Encore une dizaine de kilomètres, me dit alors Pierre, et nous pourrons respirer.

Hélas ! ces dix derniers kilomètres, nous ne devions pas les parcourir ensemble — jusqu’à la fin du moins.

Soudain, comme nous descendions une pente légèrement déboisée, un peloton de hussards prussiens nous apparut.

Comment ! Pourquoi ? Dans quel but étaient-ils là, si loin déjà de leur centre ? Je n’en sais rien, et je ne le saurai jamais sans doute.

Depuis, en y réfléchissant, j’ai pensé que ce devait être, ou bien la pointe d’une reconnaissance envoyée à tout hasard dans le Nord, ou une troupe faisant un service de prévôté, ou bien encore un parti de cavalerie rentrant de donner la poursuite à quelques isolés de notre armée. Peu importe après tout : le fait brutal, c’est qu’ils étaient là, qu’il nous avaient vus, et qu’ils détachaient sur nous un groupe d’une douzaine des leurs sous les ordres d’un sous-officier.

— Vite ! me jeta Pierre,… prends à droite !… Et de l’éperon ! File devant !

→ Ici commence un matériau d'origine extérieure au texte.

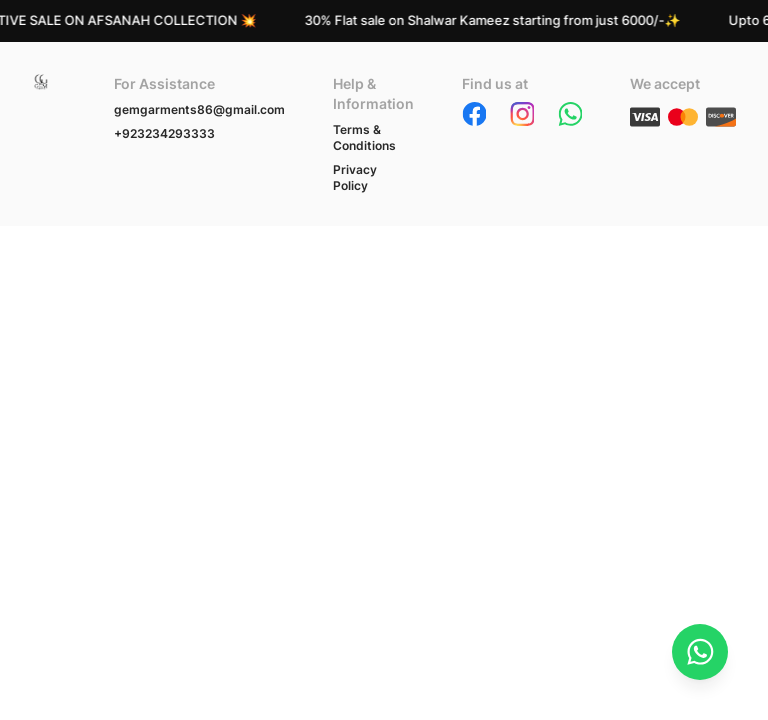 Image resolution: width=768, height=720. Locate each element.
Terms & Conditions (364, 137)
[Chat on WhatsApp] (700, 652)
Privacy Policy (355, 177)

En même temps il dégainait.

J’en fis autant, et, mon sabre-baïonnette dans la main droite, les rênes dans la main gauche, je lançai mon cheval sur la pente.

C’était une déclivité effroyable, au moins pour la descendre au galop de charge. Je suis certain que, de sang-froid et si solide que je sois sur une selle, je n’aurais jamais osé aborder à ce train-là un terrain pareil !

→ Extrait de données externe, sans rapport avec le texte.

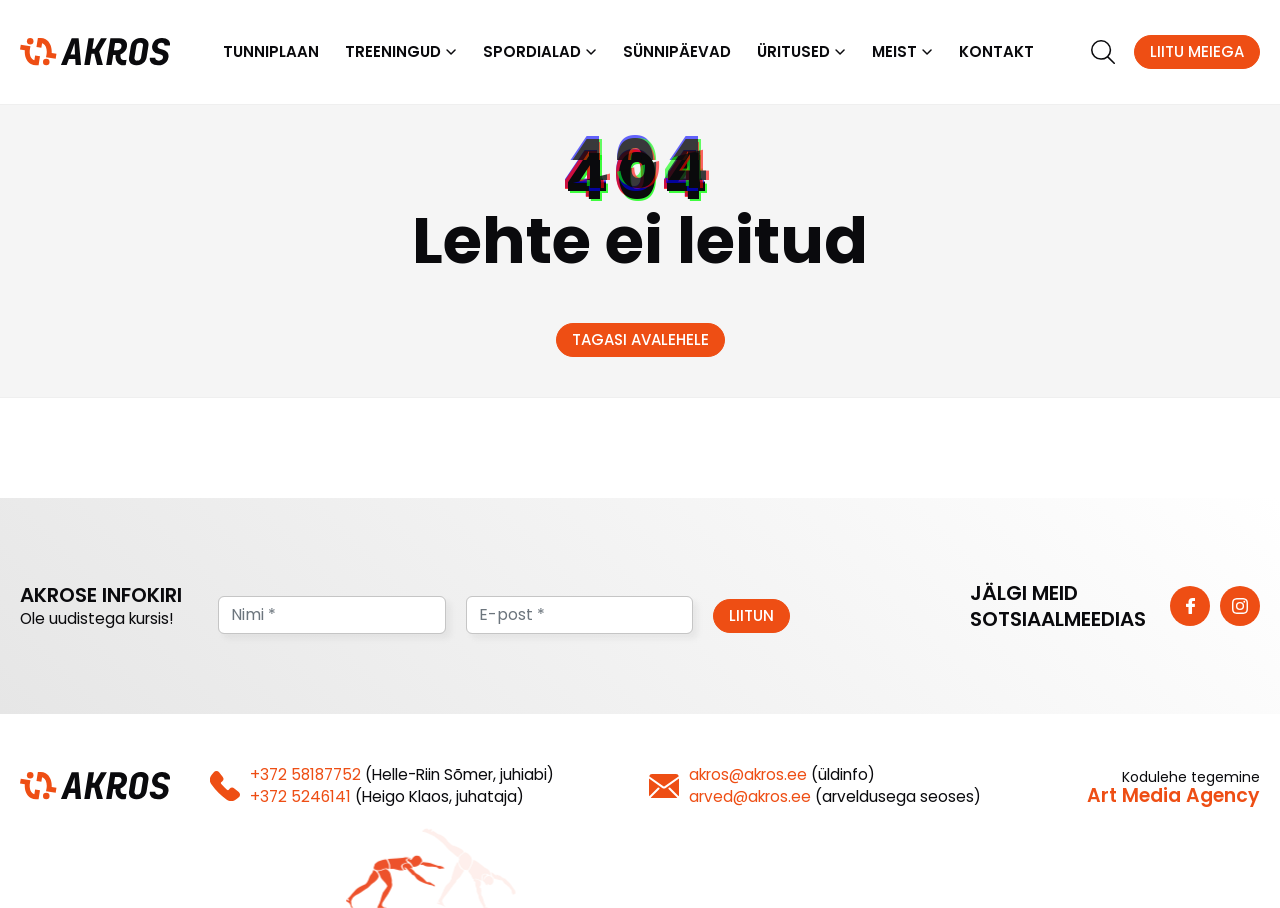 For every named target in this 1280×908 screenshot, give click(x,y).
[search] (1103, 52)
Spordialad (532, 51)
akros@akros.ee (748, 774)
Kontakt (996, 51)
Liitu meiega (1197, 51)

Mais il est des minutes où la raison n’a pas prise sur le cerveau ! Mon bai-brun bondissait à folle allure, au travers des roches moussues et des arbres abattus.

Ah ! quels chevaux que ces chevaux d’Afrique !. Quel pied !… Quel jarret !

Ce brave animal semblait comprendre la nécessité d’aller vite ; et pendant qu’il m’emportait, me secouant dans son vertigineux galop, je regardais par instants ce qui se passait derrière moi.

Ah ! mère ! quel cavalier admirable que mon cousin Bertigny ! Il était sur sa selle comme s’il eût été au manège, et je me rendis compte qu’il cherchait à « égailler » les hussards, à les disperser.